((

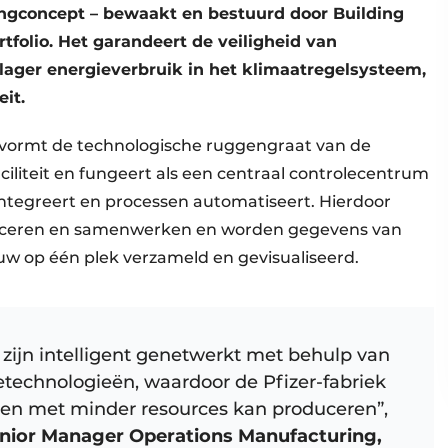
ngconcept – bewaakt en bestuurd door Building
rtfolio. Het garandeert de veiligheid van
lager energieverbruik in het klimaatregelsysteem,
eit.
ormt de technologische ruggengraat van de
iliteit en fungeert als een centraal controlecentrum
tegreert en processen automatiseert. Hierdoor
ceren en samenwerken en worden gegevens van
uw op één plek verzameld en gevisualiseerd.
zijn intelligent genetwerkt met behulp van
technologieën, waardoor de Pfizer-fabriek
ler en met minder resources kan produceren”,
ior Manager Operations Manufacturing,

))

### Exercise details
The answer should be an exact copy of the lines from the one containing "technologieën, waardoor de Pfizer-fabriek" through the last line of the entries, both included.

### Result for this task
technologieën, waardoor de Pfizer-fabriek
ler en met minder resources kan produceren”,
ior Manager Operations Manufacturing,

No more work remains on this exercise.